Зима была тяжелой. Тесные сырые землянки, скудное питание, истрепанное обмундирование, расползавшиеся сапоги. И борьба… Не только с фашистами, но и за народную власть. Антони никому не признавался, но нередко ему казалось, что они не выдержат, ибо поднялись на дела, которые выше их сил и возможностей. Коммунистов мало, в течение ряда лет людей обрабатывала вражеская пропаганда. Нередко наталкивались и на открытое сопротивление… Когда останавливались в деревнях, по хатам часто собирались крестьяне и солдаты. Говорили о войне, о разделе земли, о том, что было и что будет. Приходили и такие, которые хвалили солдата за мужество, а потом начинали гнуть свое. Чего только там не было… И вера, и отчизна, границы, форпосты, правительство, конституция, выборы, подполье различных мастей. Антони любил такие беседы, иногда говорил сам, спорил, высказывал свои идеи, потом всегда внимательно слушал. Антони знал: польского солдата не проведешь на сплетне о русском командовании, о польской армии только-де по названию. Он того русского видел рядом с собой в окопе, учился у него бить фашистов, вместе с ним умирал, лежал в одном госпитале…
Солдата не проведешь на небылицах о коммунистах, политруках, которые якобы гнали людей в бой за рубли. А этот политрук жил вместе с солдатом, заботился о его питании, обмундировании и снаряжении. Говорил с солдатом о жене, которую тот не видел несколько лет, о земле, отнятой панами, о Польше и ее будущем. А если приходилось идти в атаку, то шел всегда впереди.
Солдата не проведешь на сказках о новой оккупации. Он запомнил тот день, когда встал перед воротами военного лагеря в Сельцах, украшенными польскими флагами, и читал надпись о солдатах и скитальцах. Он знал, что значили простые деревянные обелиски с красными звездами на братских могилах. Закуривал с русскими из одного кисета, мок с ними под одним дождем…
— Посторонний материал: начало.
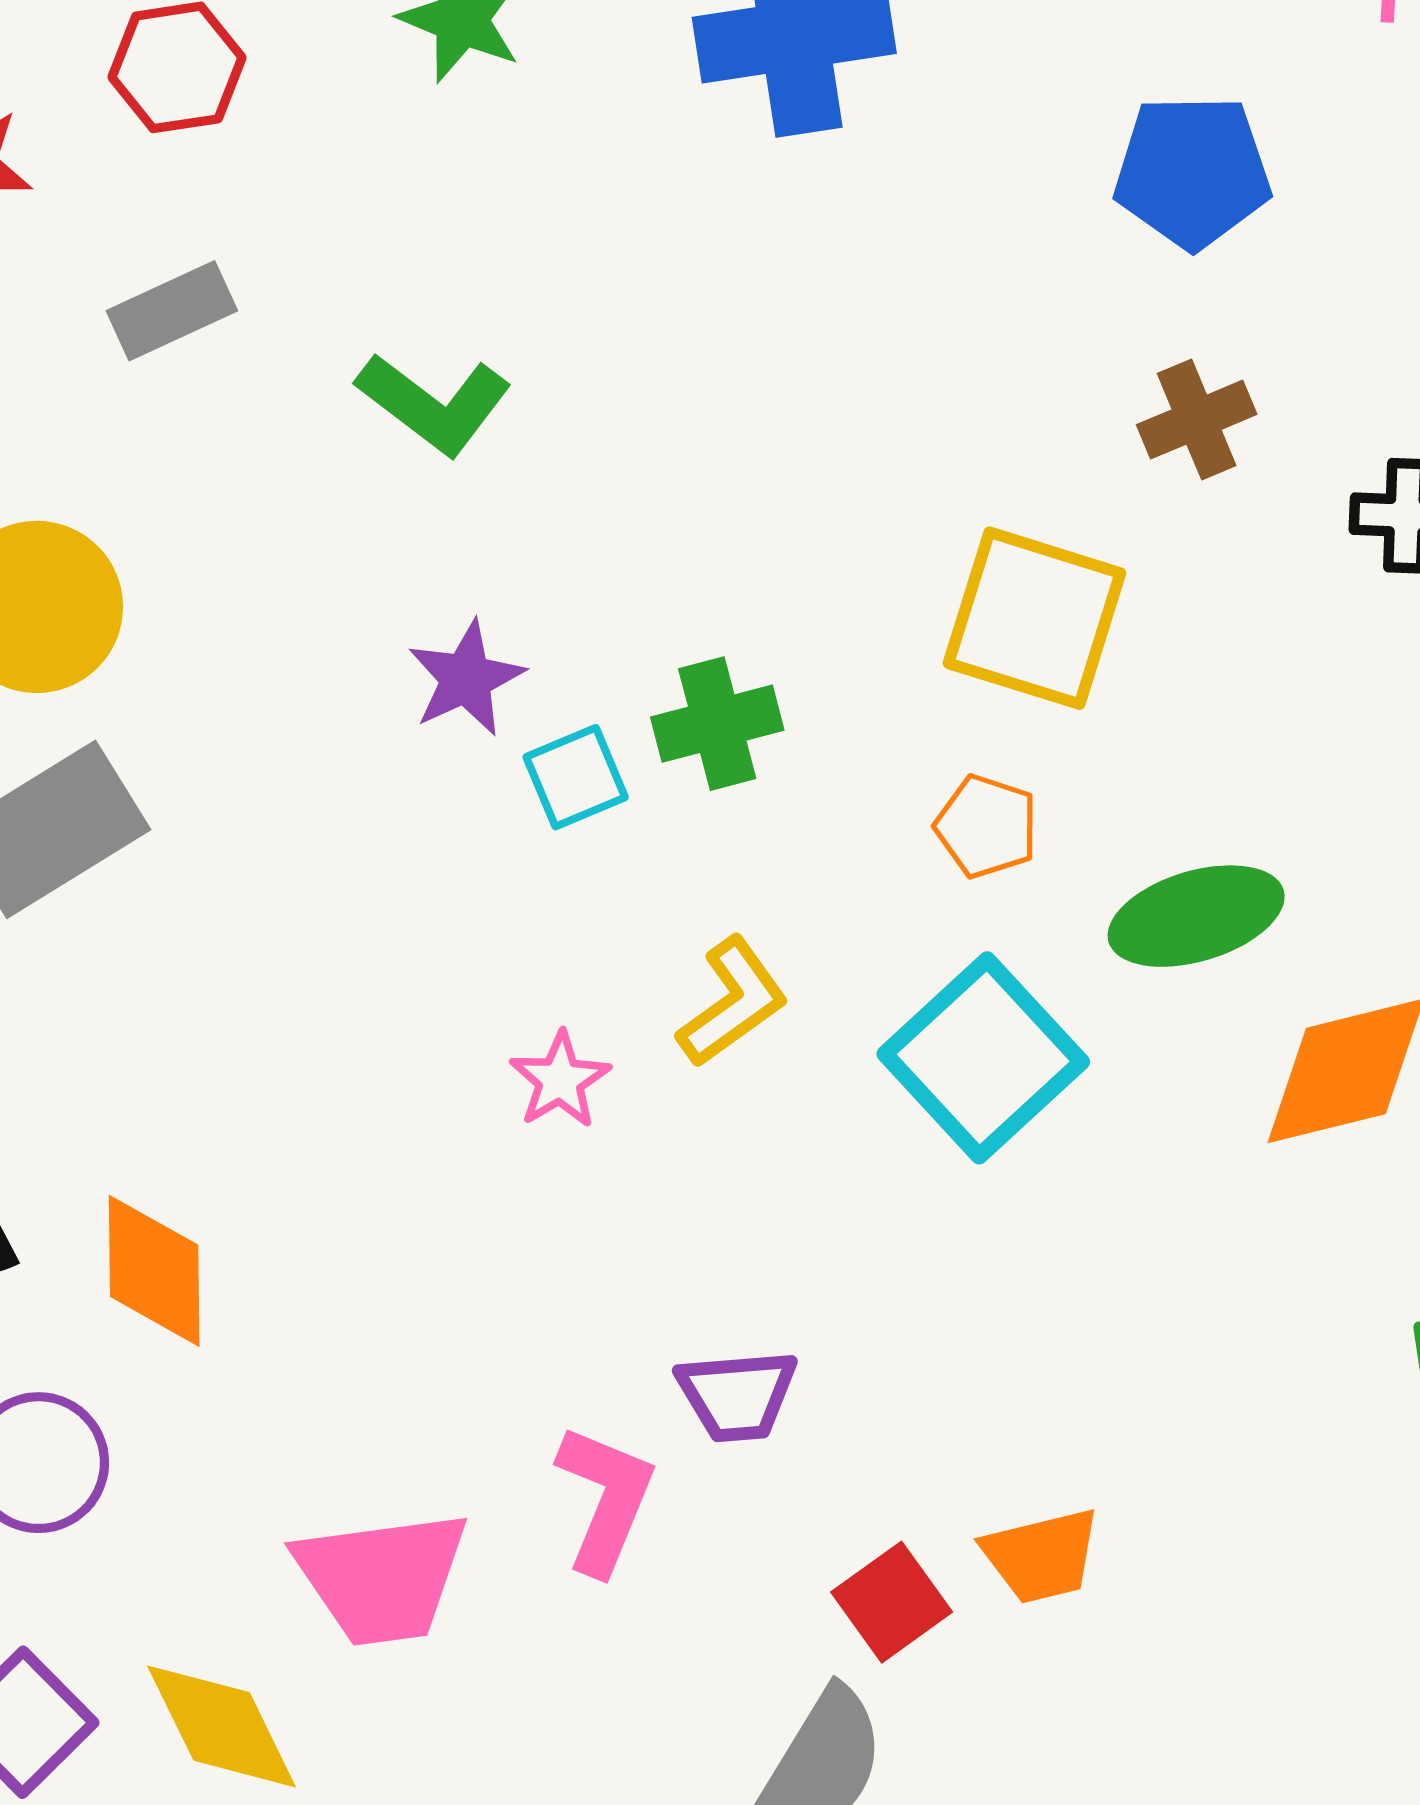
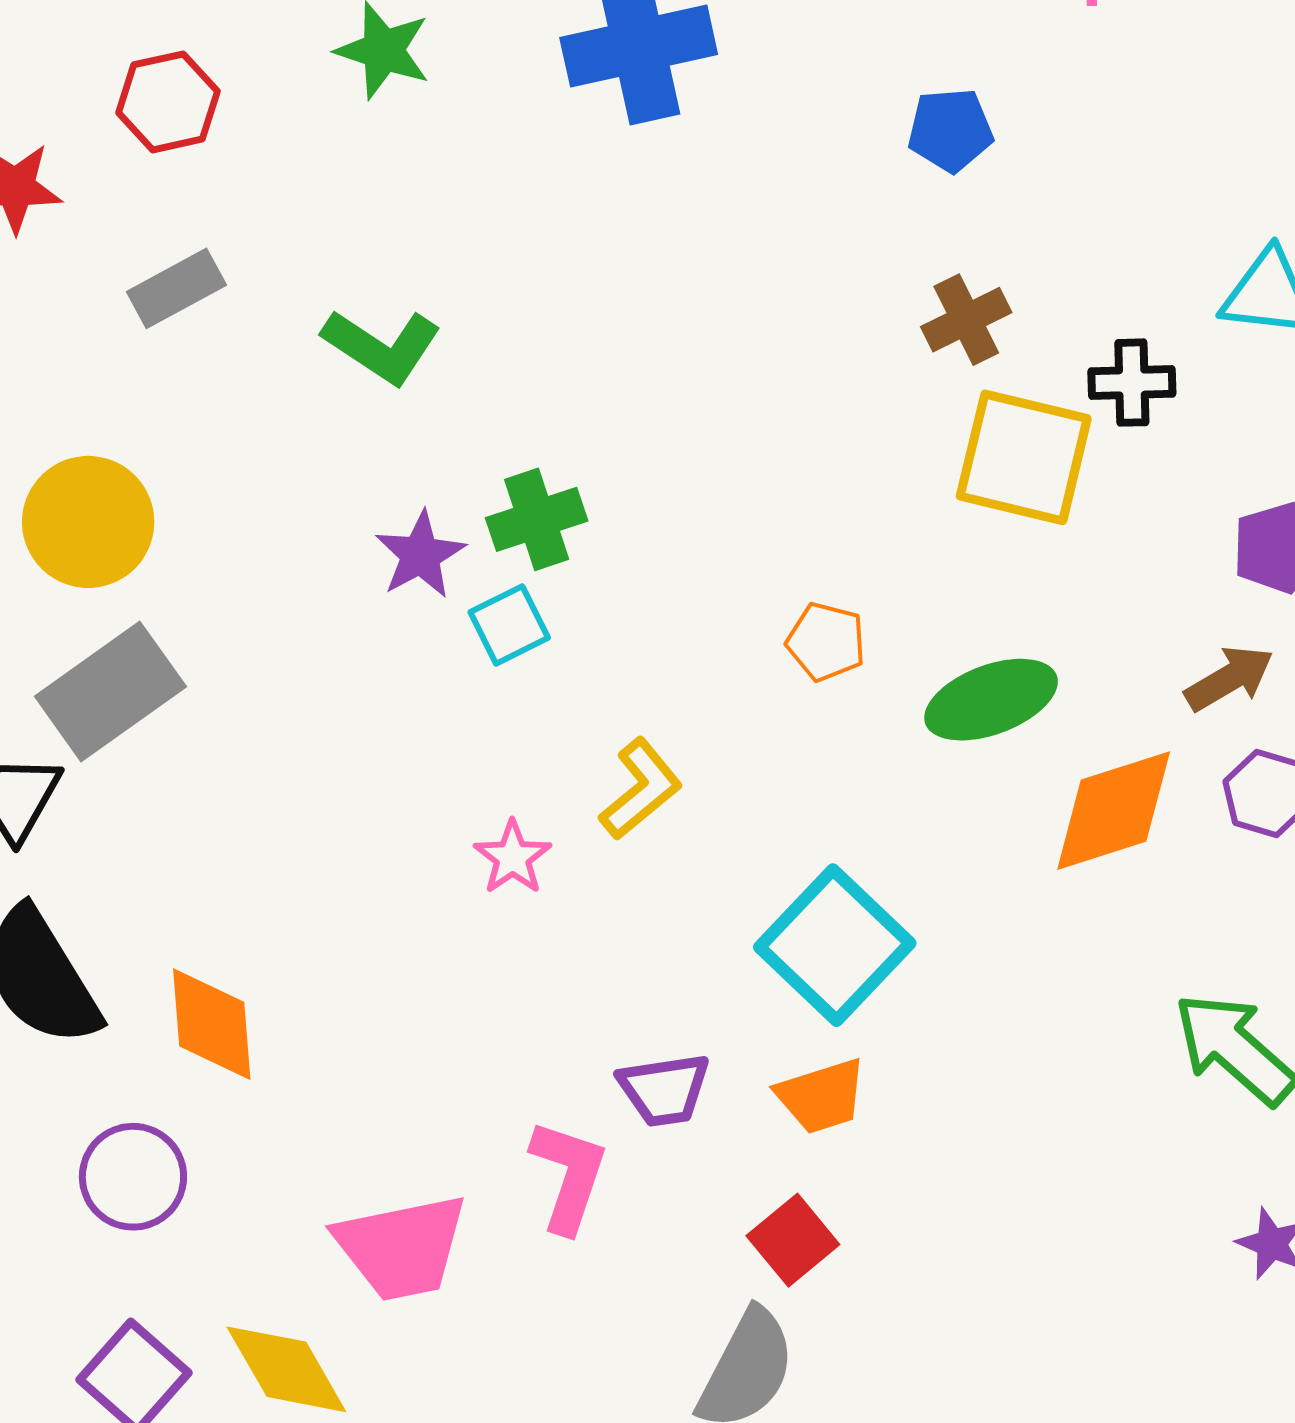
blue pentagon: (1192, 172) -> (950, 130), size x0.7
yellow square: (1034, 618) -> (1024, 457), moved
green cross: (717, 724) -> (537, 519), moved
cyan square: (983, 1058) -> (835, 945), moved
orange trapezoid: (1041, 1556) -> (821, 1096), moved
Солдата не проведешь на баснях о брошенной на произвол судьбы столице, о хладнокровном взирании на «уничтожение Варшавы». Он знал цену крови раненых, стонавших на берегу, видел остатки рот и батальонов, возвращавшихся с переправ.
Антони улыбался украдкой, наблюдая, как горячо защищали свою правоту те, с кем он сам в Сельцах вел долгие, бурные беседы. Из резервных полков они приходили в маршевых ротах, их направляли в части. Были поверки, короткие митинги, выступления, знакомство с полками. А в ротах им давали место на нарах, кашу из котла и порцию махорки. Вручали карабины и ставили в строй отделений.
Антони часто ходил по землянкам, разговаривал с новичками. Разные были… Партизаны, подпольщики из заколоченных досками деревень и из небольших городков. Смельчаки и ловкачи. Горевшие местью и забитые. Надо было быстро сделать из них солдат. Несмотря на строгое соблюдение военной тайны, солдаты знали: что-то готовилось. Приходило пополнение, поступало новое снаряжение, в лесах заготавливались бревна для мостов, шли танки, колонны автомашин, освобождали места в госпиталях, росло число телефонных линий, постов регулировки движения…
И наконец их подняли. За Вислой все шире разливалось зарево пожаров, по темному небу скакали отблески орудийных залпов.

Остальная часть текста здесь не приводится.